Cérebro treinado para dieta

Autora do livro ‘A Dieta de Manhattan’ afirma que é possível reorganizar o paladar

Cérebro treinado para dieta

As mulheres de todo o mundo invejam as esbeltas e elegantes francesas que não dispensam uma boa comida, mas sempre em porções pra lá de moderadas. E, não são apenas as europeias que chamam a atenção pela sua boa forma física, as japonesas e as australianas além de corpos bonitos também exibem uma pele de pêssego. Mas, e as poderosas nova-iorquinas, como fazem para manter a silhueta em meio às perdições gastronômicas de Manhattan e seus hambúrgueres de foie-gras, cupcakerias e happy-hours regados a Champanhe? Se você pensou: ‘ passando fome’; ledo engano. De acordo com a autora do livro " The Manhattan Diet" (A Dieta de Manhattan), Eileen Daspin, o seu cérebro é o seu maior aliado na hora de começar o regime, isso por que a maioria da mulheres pensam que emagrecer é sinônimo de privação, quando na verdade não é.

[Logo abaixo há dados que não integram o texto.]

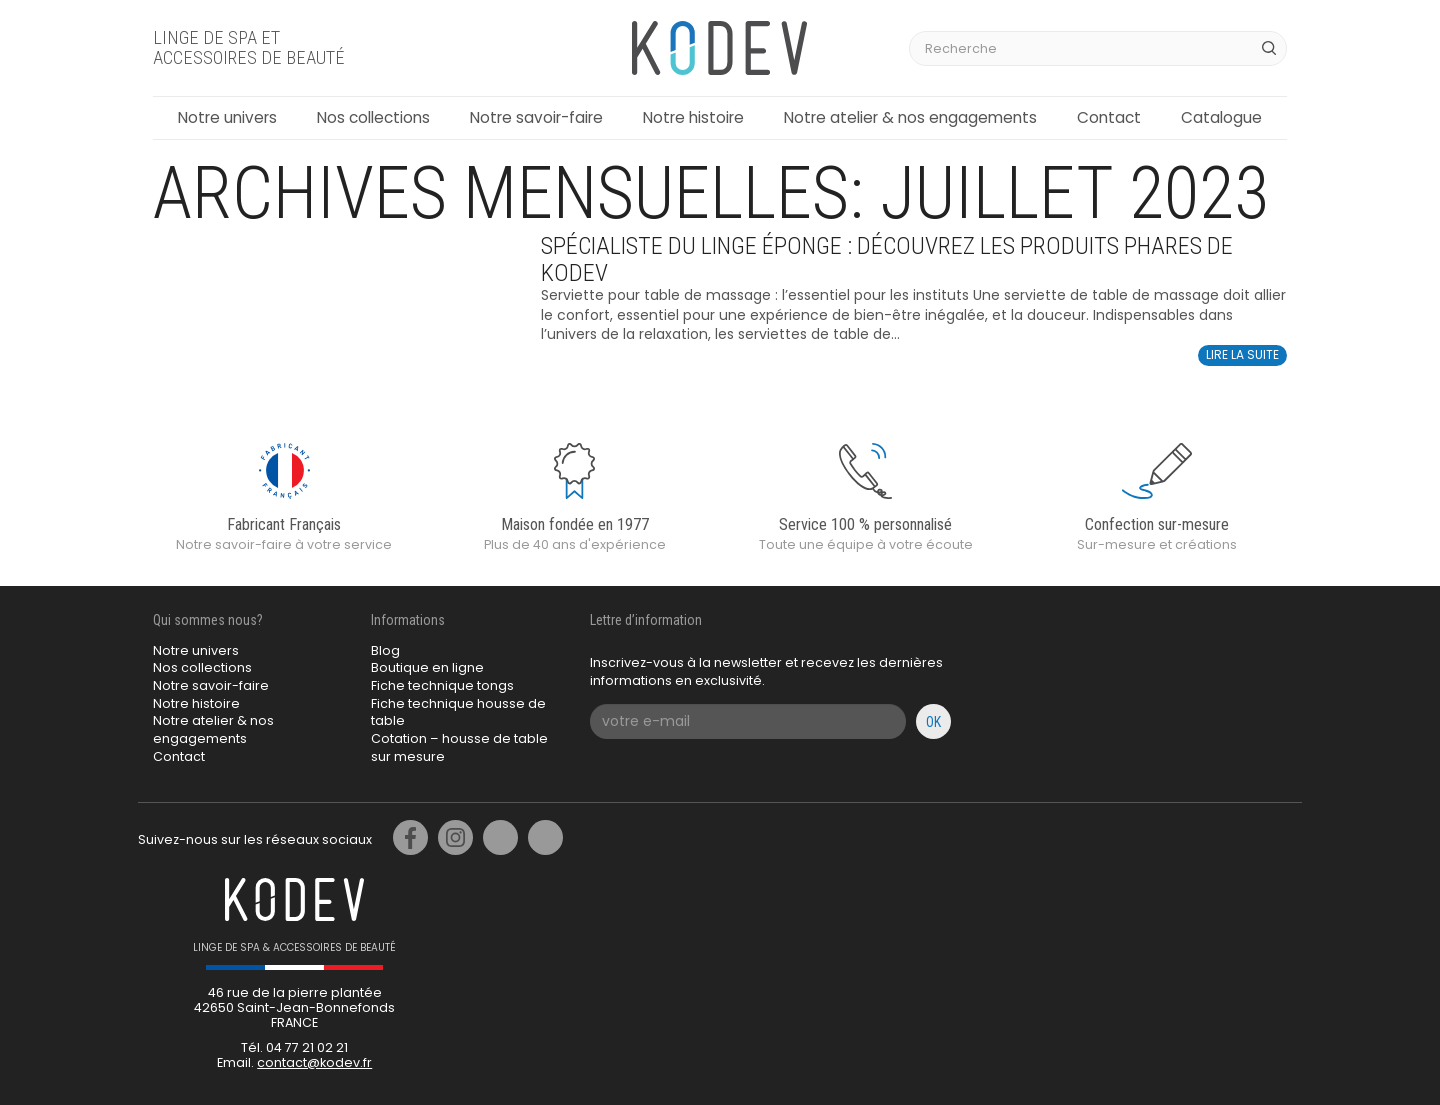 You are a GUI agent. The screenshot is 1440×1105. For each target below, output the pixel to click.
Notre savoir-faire (536, 117)
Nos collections (373, 117)
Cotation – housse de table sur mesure (459, 747)
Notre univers (227, 117)
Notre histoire (693, 117)
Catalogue (1221, 117)
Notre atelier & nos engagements (910, 117)
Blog (385, 650)
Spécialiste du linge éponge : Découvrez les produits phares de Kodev (887, 259)
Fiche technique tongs (442, 685)
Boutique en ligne (427, 667)
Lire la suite (1242, 354)
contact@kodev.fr (314, 1062)
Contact (1109, 117)
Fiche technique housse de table (458, 712) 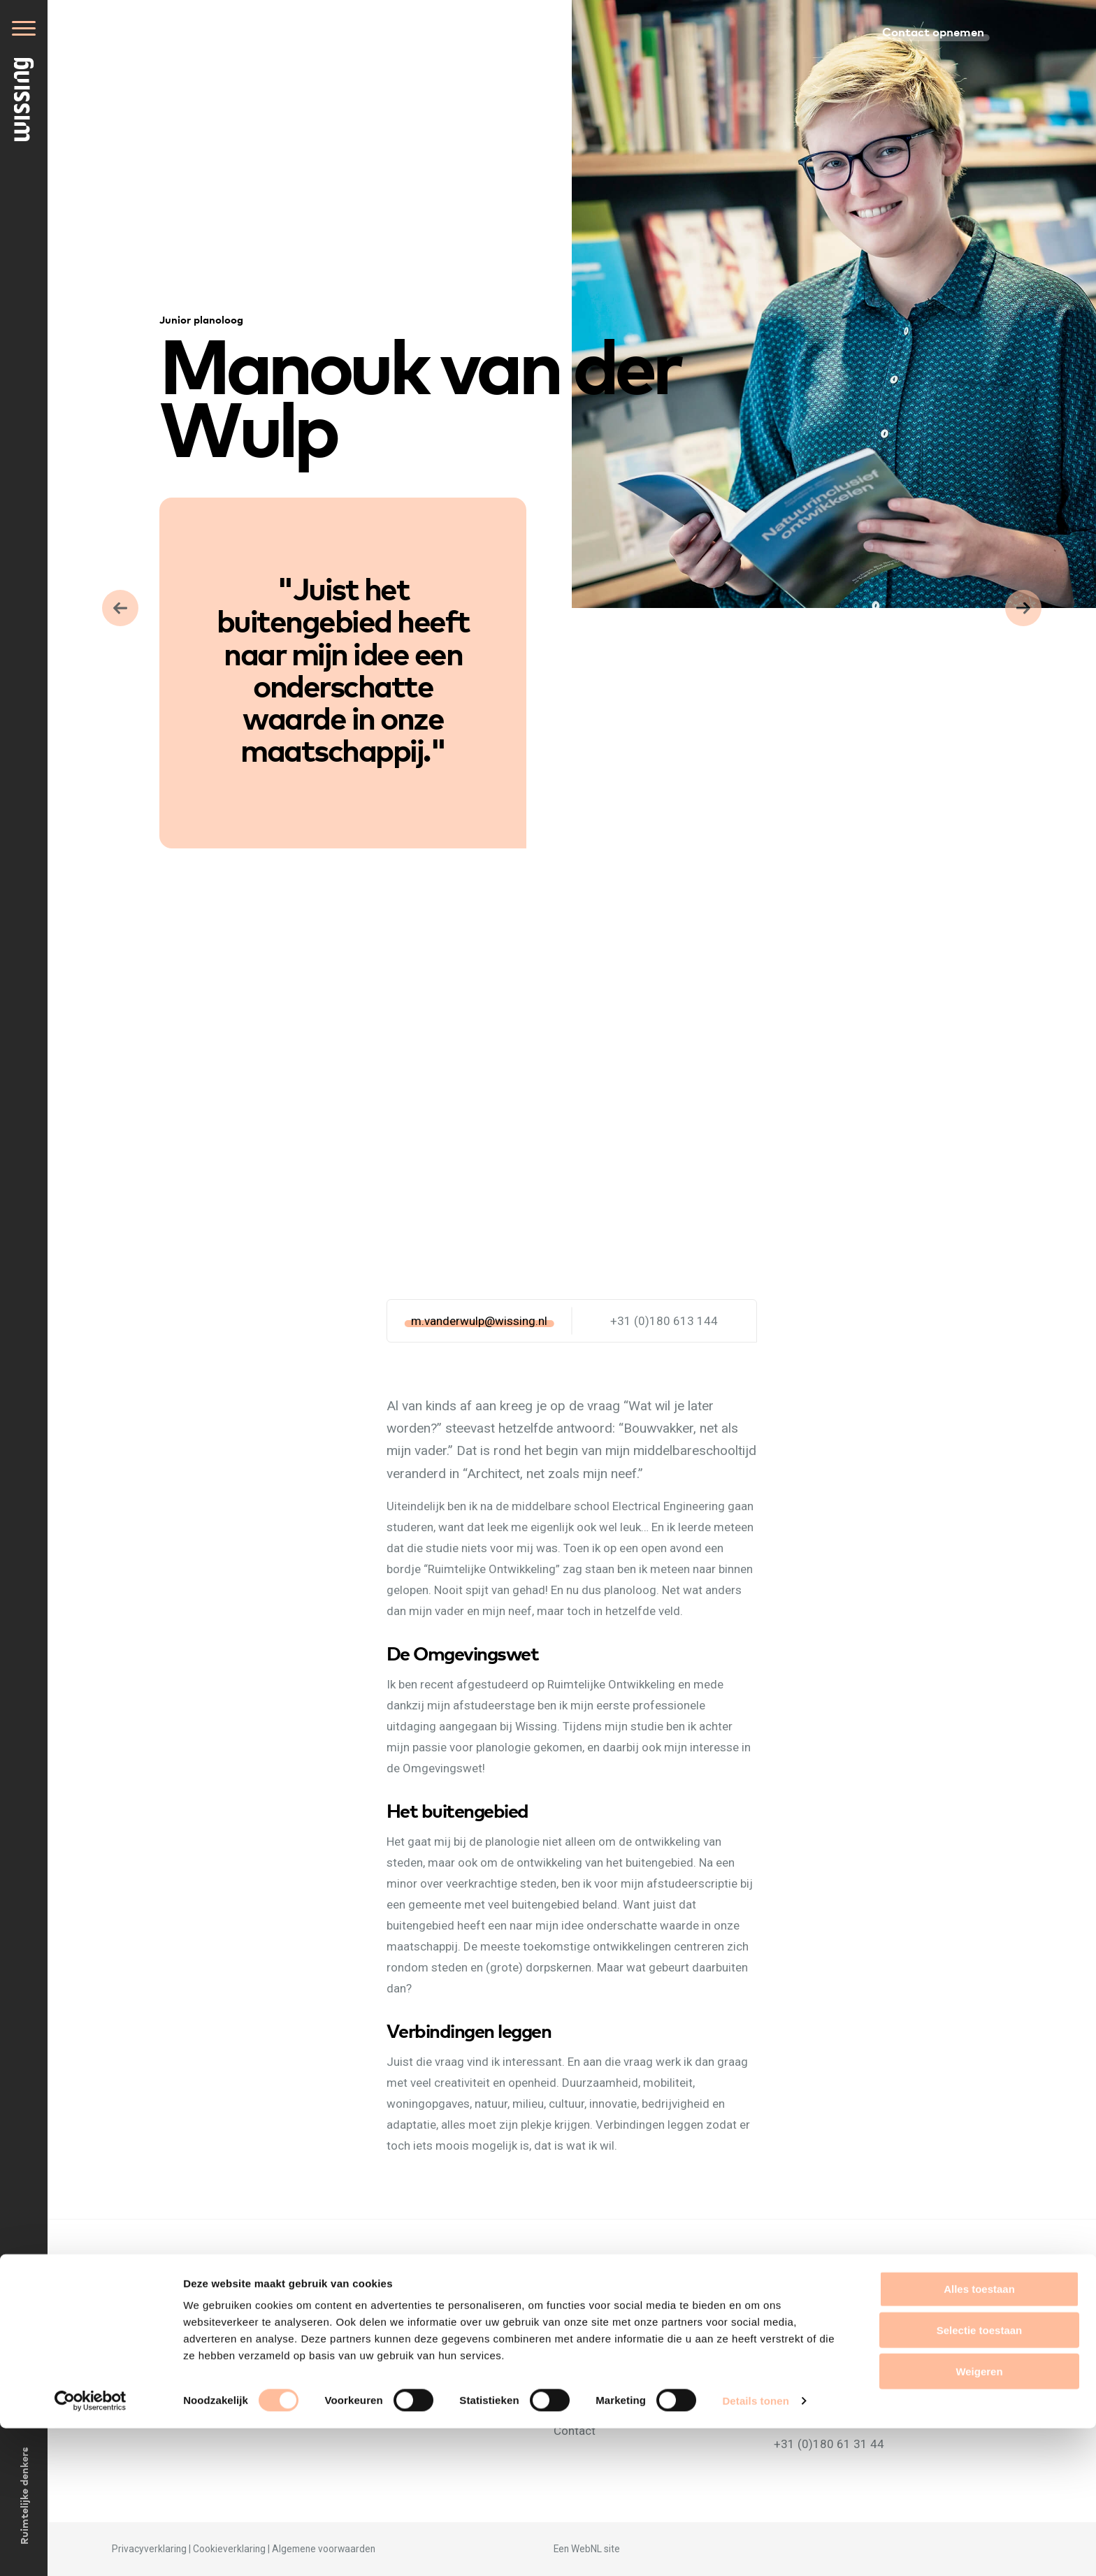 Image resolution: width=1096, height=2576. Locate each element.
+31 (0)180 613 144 (664, 1321)
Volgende (120, 608)
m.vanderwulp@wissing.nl (479, 1321)
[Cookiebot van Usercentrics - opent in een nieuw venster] (90, 2548)
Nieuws (573, 2368)
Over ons (577, 2326)
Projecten (579, 2389)
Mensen (574, 2347)
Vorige (1023, 608)
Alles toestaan (979, 2437)
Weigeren (979, 2519)
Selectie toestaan (980, 2478)
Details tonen (755, 2548)
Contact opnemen (933, 31) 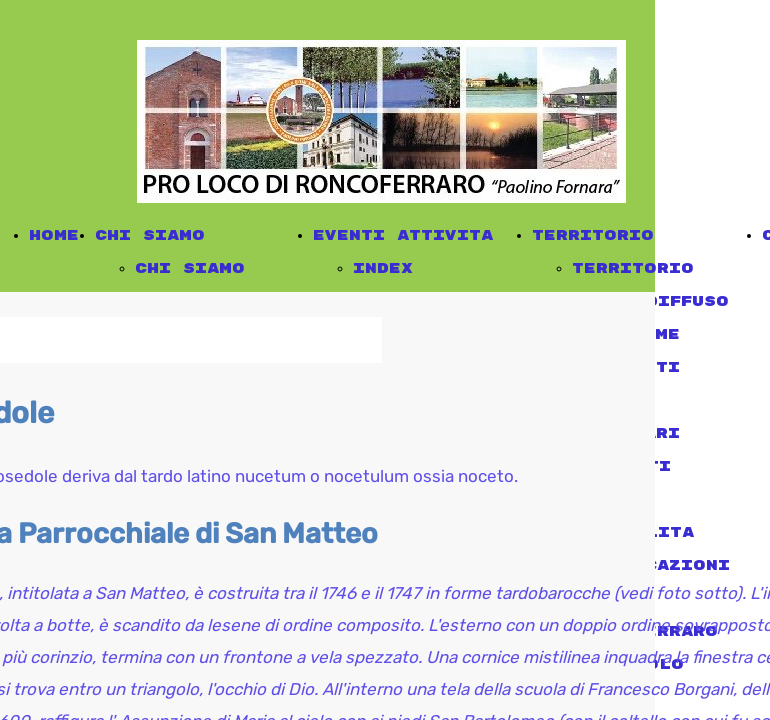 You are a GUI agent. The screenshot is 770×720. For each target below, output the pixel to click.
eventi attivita (403, 235)
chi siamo (150, 235)
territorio (593, 235)
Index (383, 268)
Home (54, 235) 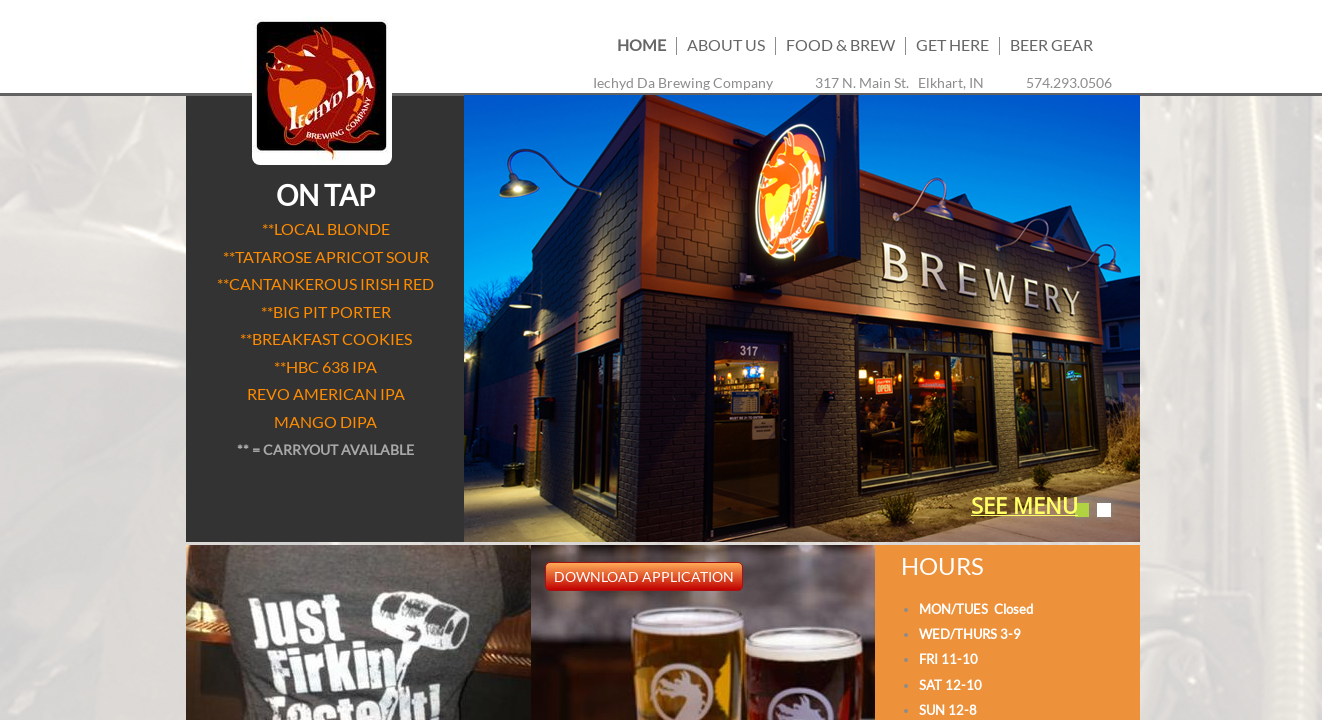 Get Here (952, 44)
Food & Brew (840, 44)
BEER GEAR (1051, 44)
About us (726, 44)
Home (641, 44) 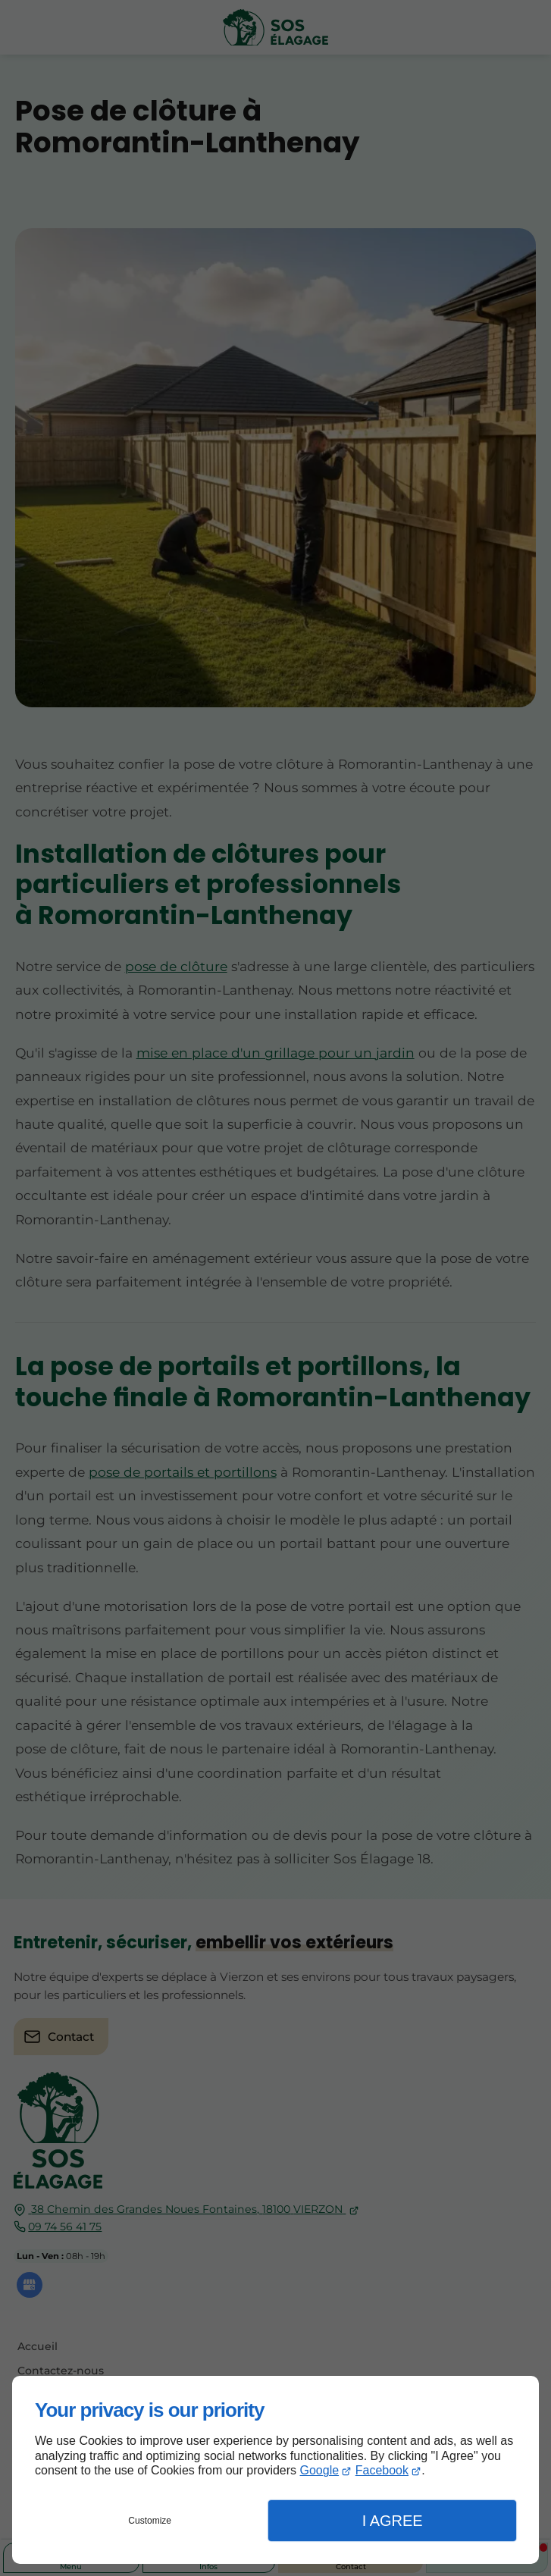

Em entrevista ao site New York Post, ela revela que o segredo dessas mulheres é não deixar de comer nada; elas simplesmente têm uma dieta balanceada e ocasionalmente se permitem uma extravagância ou outra. Mas, como reprogramar o seu cérebro e conseguir driblar o efeito sanfona e reduzir as medidas de uma vez por todas. Ela também explica que diversas pesquisas mostram que o cérebro leva 21 dias para quebrar um hábito, ou seja, em menos de um mês é possível mudar alguns aspectos do seu comportamento.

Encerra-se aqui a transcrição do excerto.